Improvement of tissue preparation for laser capture microdissection: application for cell type-specific miRNA expression profiling in colorectal tumors
- Equal contributors
1 Department of Pathology, Shanghai Medical College, Fudan University, 138 Yi Xue Yuan Road, Shanghai 200032, PR China
2 Department of Healthcare, Philips Research Asia - Shanghai, No 10, Lane 888, Tian Lin Road, Shanghai 200233, PR China
3 Division of Surgical Pathology, Huashan Hospital, Fudan University, 12 middle-Wulumuqi Road, Shanghai 200040, PR China
4 Research Center for Pathology, Institute of Biomedical Sciences, Fudan University, 138 Yi Xue Yuan Road, Shanghai 200032, PR China
BMC Genomics 2010, 11:163 doi:10.1186/1471-2164-11-163Published: 10 March 2010
Laser capture microdissection (LCM) has successfully isolated pure cell populations from tissue sections and the combination of LCM with standard genomic and proteomic methods has revolutionized molecular analysis of complex tissue. However, the quantity and quality of material recovered after LCM is often still limited for analysis by using whole genomic and proteomic approaches. To procure high quality and quantity of RNA after LCM, we optimized the procedures on tissue preparations and applied the approach for cell type-specific miRNA expression profiling in colorectal tumors.

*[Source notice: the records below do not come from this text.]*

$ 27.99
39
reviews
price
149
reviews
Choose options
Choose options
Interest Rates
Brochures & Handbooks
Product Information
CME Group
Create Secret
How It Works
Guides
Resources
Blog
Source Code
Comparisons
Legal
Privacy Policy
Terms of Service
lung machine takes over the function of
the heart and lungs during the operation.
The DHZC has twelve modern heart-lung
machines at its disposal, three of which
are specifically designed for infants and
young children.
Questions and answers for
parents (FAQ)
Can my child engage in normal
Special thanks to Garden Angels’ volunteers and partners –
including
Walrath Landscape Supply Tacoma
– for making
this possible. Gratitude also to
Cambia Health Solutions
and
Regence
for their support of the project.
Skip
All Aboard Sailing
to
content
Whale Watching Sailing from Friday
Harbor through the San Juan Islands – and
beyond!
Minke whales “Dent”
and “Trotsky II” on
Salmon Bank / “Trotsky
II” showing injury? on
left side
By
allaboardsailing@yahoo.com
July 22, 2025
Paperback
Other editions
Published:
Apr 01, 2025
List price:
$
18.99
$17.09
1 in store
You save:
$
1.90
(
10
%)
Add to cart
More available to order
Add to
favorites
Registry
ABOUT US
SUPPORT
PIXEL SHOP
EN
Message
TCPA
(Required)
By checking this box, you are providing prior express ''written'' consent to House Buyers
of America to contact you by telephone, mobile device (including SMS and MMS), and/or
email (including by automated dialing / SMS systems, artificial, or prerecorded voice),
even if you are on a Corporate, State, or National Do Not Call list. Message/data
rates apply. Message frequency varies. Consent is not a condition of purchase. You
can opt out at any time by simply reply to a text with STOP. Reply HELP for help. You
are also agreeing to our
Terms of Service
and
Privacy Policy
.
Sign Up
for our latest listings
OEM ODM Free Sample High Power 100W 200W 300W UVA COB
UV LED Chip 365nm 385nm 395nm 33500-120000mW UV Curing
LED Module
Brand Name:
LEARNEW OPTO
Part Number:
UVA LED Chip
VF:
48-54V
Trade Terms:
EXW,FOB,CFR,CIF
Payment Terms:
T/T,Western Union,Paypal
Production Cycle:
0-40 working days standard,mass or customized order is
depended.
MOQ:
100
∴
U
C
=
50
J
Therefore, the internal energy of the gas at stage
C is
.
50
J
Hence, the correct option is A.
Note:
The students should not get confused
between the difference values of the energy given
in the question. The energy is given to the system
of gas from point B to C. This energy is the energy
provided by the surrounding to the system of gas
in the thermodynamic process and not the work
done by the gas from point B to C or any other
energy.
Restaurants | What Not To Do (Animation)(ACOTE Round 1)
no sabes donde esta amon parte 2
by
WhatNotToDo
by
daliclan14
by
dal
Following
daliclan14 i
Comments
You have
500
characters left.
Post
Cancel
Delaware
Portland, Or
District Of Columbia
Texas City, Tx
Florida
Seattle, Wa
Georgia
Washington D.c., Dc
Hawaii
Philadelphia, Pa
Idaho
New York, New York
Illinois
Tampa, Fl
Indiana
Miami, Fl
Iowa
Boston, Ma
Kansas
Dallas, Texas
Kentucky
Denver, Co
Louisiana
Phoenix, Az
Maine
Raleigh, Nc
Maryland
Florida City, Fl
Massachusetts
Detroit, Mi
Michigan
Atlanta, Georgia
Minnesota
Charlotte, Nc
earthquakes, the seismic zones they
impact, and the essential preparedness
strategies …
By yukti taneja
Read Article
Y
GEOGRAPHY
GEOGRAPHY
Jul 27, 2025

We found that the ethanol fixation of tissue sections for 2 hours had the maximum improvement of RNA quality (1.8 fold, p = 0.0014) and quantity (1.5 fold, p = 0.066). Overall, the quality (RNA integrity number, RIN) for the microdissected colorectal tissues was 5.2 ± 1.5 (average ± SD) for normal (n = 43), 5.7 ± 1.1 for adenomas (n = 14) and 7.2 ± 1.2 for carcinomas (n = 44). We then compared miRNA expression profiles of 18 colorectal tissues (6 normal, 6 adenomas and 6 carcinomas) between LCM selected epithelial cells versus stromal cells using Agilent miRNA microarrays. We identified 51 differentially expressed miRNAs (p <= 0.001) between these two cell types. We found that the miRNAs in the epithelial cells could differentiate adenomas from normal and carcinomas. However, the miRNAs in the stromal and mixed cells could not separate adenomas from normal tissues. Finally, we applied quantitative RT-PCR to cross-verify the expression patterns of 7 different miRNAs using 8 LCM-selected epithelial cells and found the excellent correlation of the fold changes between the two platforms (R = 0.996).
Our study demonstrates the feasibility and potential power of discovering cell type-specific miRNA biomarkers in complex tissue using combination of LCM with genome-wide miRNA analysis.